It is pretty tricky striking a balance between bringing some slightly rusty bioinformatics skills to life and writing about the progress and challenges. Combine this with the daily hurdles of managing a genome informatics team in an emerging country and it seems that things are forgotten. This is not the case – I am just easily distracted.
- Genome S is my very own genome. It’s only a couple of lanes of Illumina HiSeq data, but something that I wish to process myself my way. I started pre-processing the data using NGSQC Toolkit. This works and produces most of the information that I really wanted to include. It is written in PERL and is stinky slow. The graphics are informative but fugly – I can do better myself!

- I have coerced by old java development environment back to life – I have tried existing fastq parsers and again they work, but not with the efficiency that I wanted. I now have a streamlined fastq parser and quality clipper that works the way that I want – it doesn’t produce the figures yet – I’ll start working on ggplot2 visualisations over the weekend.

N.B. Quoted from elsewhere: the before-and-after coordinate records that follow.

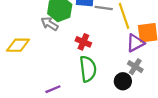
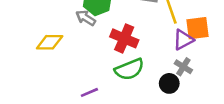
red cross: (83, 42) -> (124, 38), size x1.5
green semicircle: (88, 69) -> (129, 69), turned 75

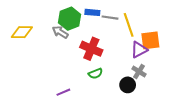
yellow diamond: (50, 42) -> (22, 32), moved
green semicircle: (129, 69) -> (95, 74), size x0.6

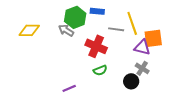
gray line: (110, 18) -> (116, 29), moved
purple triangle: (139, 50) -> (142, 47), turned 42

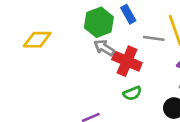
blue rectangle: (97, 11) -> (128, 14), turned 56
gray arrow: (66, 30) -> (104, 48), moved

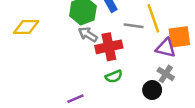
red cross: (127, 61) -> (109, 47), turned -35

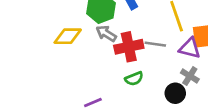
gray line: (134, 26) -> (155, 44), moved
yellow diamond: (26, 27) -> (68, 36), moved

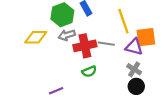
gray arrow: (106, 33) -> (67, 35), turned -49
black circle: (175, 93) -> (136, 86), moved

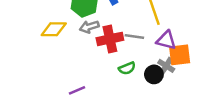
orange square: (146, 37) -> (180, 55), moved
green semicircle: (89, 71) -> (127, 68), moved
black circle: (136, 86) -> (154, 74), moved

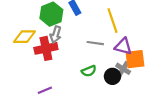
gray arrow: (89, 27) -> (56, 34), turned -56
red cross: (110, 39) -> (46, 48), moved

- Processing a few tens-of-millions of Illumina short reads reminded me very much of my time in academia and the OpenSputnik project that was tuned for the handling of Sanger EST sequences. One of the displays and filters that I used in sputnik was a linguistic complexity filter for removing the “simple” and linguistically trivial sequences. Naturally I want to try this on NGS data – something that I haven’t seen reported elsewhere. The EMBOSS package has a good method for calculating such linguistic complexity. I have spent a couple of rather frustrating evenings trying to convert the EMBOSS complex method into java – their method is written in C. This is a hurdle too far; I have implemented my interpretation of their code in Java and it runs, but the result isn’t the same and I am not entirely sure if I have interpreted their code correctly.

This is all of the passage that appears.